Turning Your Defeats Into Your Development

One of the interesting commonalities among the Market Wizards interviewed by Jack Schwager is that many suffered blow ups early in their careers.  Those implosions turned into important lessons that shaped their future success.  Their success came, not just from winning, but from turning the downs in their trading into ups.  Without the failures, they would not have achieved their successes.

I find this is true in relationships as well.  It sometimes takes a seriously failed relationship to teach a person what they truly need in a good relationship.  Many a happy marriage has been preceded by an unhappy prior relationship.  The same is often found in career development.  One doesn't find the right direction until pursuing some wrong ones.  The downs in life provide fuel for the ups.  That is part of being alive.

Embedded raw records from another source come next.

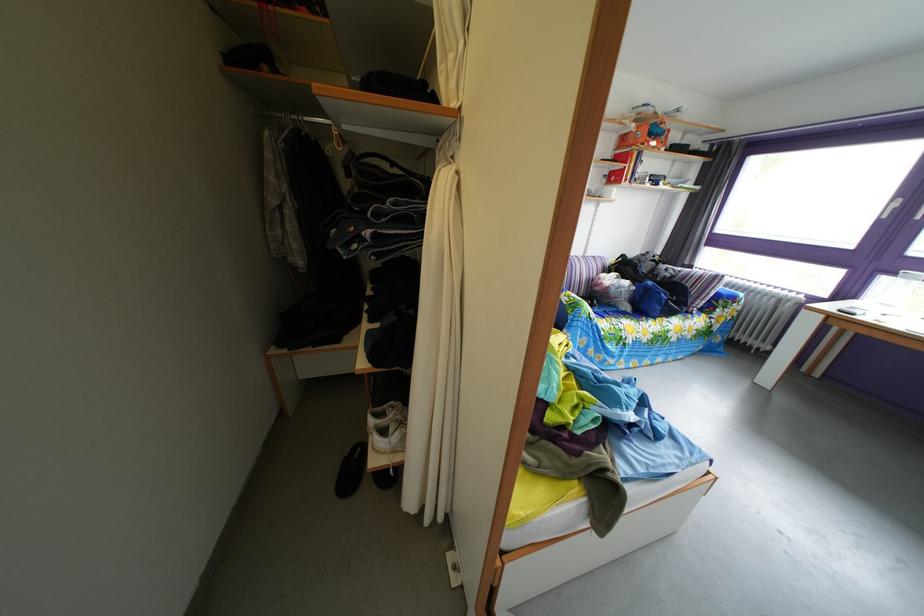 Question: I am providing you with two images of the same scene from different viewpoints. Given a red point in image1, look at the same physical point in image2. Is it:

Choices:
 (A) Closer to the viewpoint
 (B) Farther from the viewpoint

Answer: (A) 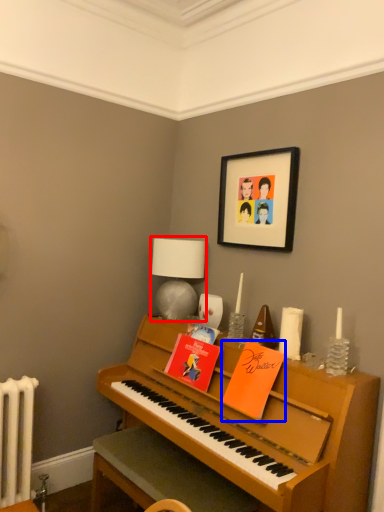 Question: Which object appears closest to the camera in this image, table lamp (highlighted by a red box) or book (highlighted by a blue box)?

Choices:
 (A) table lamp
 (B) book

Answer: (B) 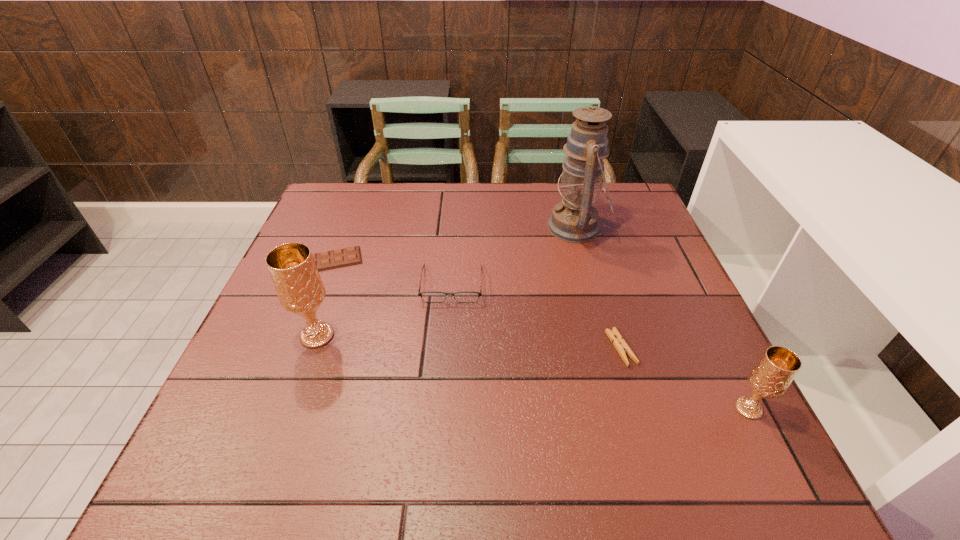 This screenshot has width=960, height=540. In order to click on free space that is in between the chocolate bar and the nearer chalice in this screenshot , I will do `click(540, 334)`.

Find the location of a particular element. empty space that is in between the rightmost object and the oil lamp is located at coordinates (662, 318).

Find the location of a particular element. The height and width of the screenshot is (540, 960). vacant region between the clothespin and the taller chalice is located at coordinates pyautogui.click(x=469, y=342).

What are the coordinates of `vacant space in between the tallest object and the chocolate bar` in the screenshot? It's located at (454, 244).

Locate an element on the screen. Image resolution: width=960 pixels, height=540 pixels. vacant space in between the chocolate bar and the rightmost object is located at coordinates (540, 334).

Locate an element on the screen. The width and height of the screenshot is (960, 540). free area in between the left chalice and the spectacles is located at coordinates (385, 310).

The image size is (960, 540). Find the location of `free space between the tallest object and the chocolate bar`. free space between the tallest object and the chocolate bar is located at coordinates (454, 244).

Image resolution: width=960 pixels, height=540 pixels. In order to click on object that stands as the fourth closest to the chocolate bar in this screenshot , I will do `click(621, 346)`.

Locate which object is the third closest to the rightmost object. Please provide its 2D coordinates. Your answer should be formatted as a tuple, i.e. [(x, y)], where the tuple contains the x and y coordinates of a point satisfying the conditions above.

[(430, 296)]

Where is `vacant space that satisfies the following two spatial constraints: 1. on the front side of the left chalice; 2. on the left side of the clothespin`? vacant space that satisfies the following two spatial constraints: 1. on the front side of the left chalice; 2. on the left side of the clothespin is located at coordinates pyautogui.click(x=313, y=348). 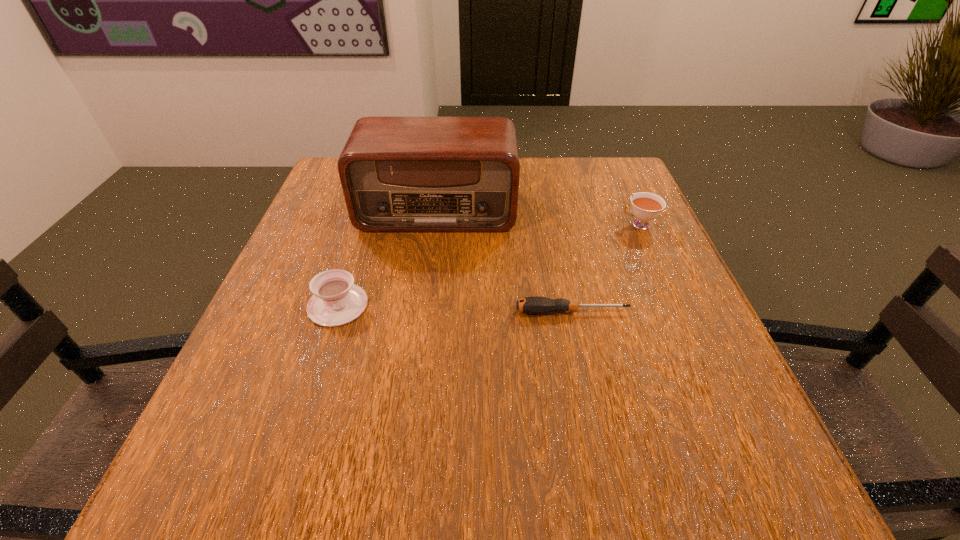 I want to click on free space between the radio receiver and the left teacup, so click(388, 258).

This screenshot has width=960, height=540. Find the location of `empty space between the radio receiver and the left teacup`. empty space between the radio receiver and the left teacup is located at coordinates (388, 258).

Locate which object ranks third in proximity to the screwdriver. Please provide its 2D coordinates. Your answer should be formatted as a tuple, i.e. [(x, y)], where the tuple contains the x and y coordinates of a point satisfying the conditions above.

[(336, 301)]

Select which object appears as the closest to the tallest object. Please provide its 2D coordinates. Your answer should be formatted as a tuple, i.e. [(x, y)], where the tuple contains the x and y coordinates of a point satisfying the conditions above.

[(336, 301)]

Locate an element on the screen. The height and width of the screenshot is (540, 960). vacant space that satisfies the following two spatial constraints: 1. on the front panel of the radio receiver; 2. on the handle side of the nearer teacup is located at coordinates (425, 305).

Locate an element on the screen. free space that satisfies the following two spatial constraints: 1. on the back side of the shortest object; 2. on the handle side of the left teacup is located at coordinates (571, 305).

Locate an element on the screen. The height and width of the screenshot is (540, 960). vacant area in the image that satisfies the following two spatial constraints: 1. on the front panel of the tallest object; 2. on the handle side of the left teacup is located at coordinates (425, 305).

At what (x,y) coordinates should I click in order to perform the action: click on free space that satisfies the following two spatial constraints: 1. on the front panel of the radio receiver; 2. on the right side of the shortest object. Please return your answer as a coordinate pair (x, y). Looking at the image, I should click on (424, 312).

This screenshot has width=960, height=540. I want to click on free location that satisfies the following two spatial constraints: 1. on the front panel of the tallest object; 2. on the right side of the shortest object, so click(424, 312).

The image size is (960, 540). I want to click on free space that satisfies the following two spatial constraints: 1. on the handle side of the left teacup; 2. on the back side of the screwdriver, so click(336, 312).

Here's a great exercise for your trading journal.  Divide the page into three columns:

In the first column of the journal entry, identify your greatest trading failure during the past week.  Was it a missed opportunity that your process should have picked up?  Was it a trade taken that truly lacked an edge?  Was it poor implementation of a good idea or an idea that you simply took from the crowd?  

In the second column, assess the consequences of that trading failure?  How much did that failure cost you?  In actual losses?  In lost opportunity?  In your mood or focus?  In subsequent bad trading?  We don't change our patterns unless we sustain awareness of their costs.  When we emotionally recognize the consequences of our actions, we find the motivation to make changes.

In the third column, clearly formulate a plan of action for correcting that trading failure over the coming week.  This becomes your mandate, your overarching goal for the week.  You will assess the success of the week based upon your ability to turn trading defeats into your development as a trader.

Imagine sustaining such a journal project for an entire year.

Imagine a parallel project for improving yourself as a spouse, as a parent, or as a professional in your work.

Turning failure into success fuels growth.  Continuously turning failure into success fuels resilience.  This journal exercise, over time, builds the spirit as well as the performance.